The second explanation is response shift [47, 48], which refers to a change in the meaning of one’s self-evaluation because of changes in internal standards (recalibration), values (reprioritization), and/or conceptualization of the target construct (reconceptualization). After surgery, patients with PHPT may experience short-term improvements in their symptoms and HRQL that become their “new normal,” blunting the ability to detect changes over time. Response shift can lead to the erroneous conclusion that surgery provides no long-term benefit to a patient’s HRQL when the opposite may be true.
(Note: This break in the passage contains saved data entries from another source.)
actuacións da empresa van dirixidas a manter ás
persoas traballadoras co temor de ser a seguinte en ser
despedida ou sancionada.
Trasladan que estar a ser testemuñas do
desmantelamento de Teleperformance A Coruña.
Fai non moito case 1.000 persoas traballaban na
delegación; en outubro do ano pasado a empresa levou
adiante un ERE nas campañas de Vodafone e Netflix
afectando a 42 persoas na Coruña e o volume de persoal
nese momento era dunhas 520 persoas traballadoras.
This study has several limitations. Though we searched six databases and the references of review articles using a very broad and sensitive search strategy, it is possible important development and validation studies were missed. Furthermore, the inability to retrieve some potential studies, the exclusion of studies in languages other than English, or the omission of measurement properties in published studies limited the number of included studies. We attempted to mitigate reviewer bias by using two independent reviewers at all stages of the review process. However, subjectivity in our ratings remains due to certain aspects of the COSMIN methodology [20,21,22]. Last, indirect evidence was considered for content validity only and not for other measurement properties. This may have limited our ability to rate certain measurement properties, but the certainty of evidence would have been downgraded regardless for indirectness.

Conclusions

This systematic review, conducted with the COSMIN methodology, identified three PROMs (i.e., SF-36, PAS, PHPQoL) with little-to-no content validity and insufficient measurement properties based on low-certainty evidence for this patient population. Until high-quality validation studies become available, the conclusions of studies using these three PROMs, regardless of whether they support or refute the effectiveness of surgery, may be flawed. Furthermore, any conclusions drawn from studies using other PROMs without any evaluation of their measurement properties in this patient population are even more suspect. The development of more relevant PROMs with strong measurement properties following the COSMIN methodology could also be considered to improve detection and treatment of PHPT, which could in turn improve the quality of care for patients with PHPT.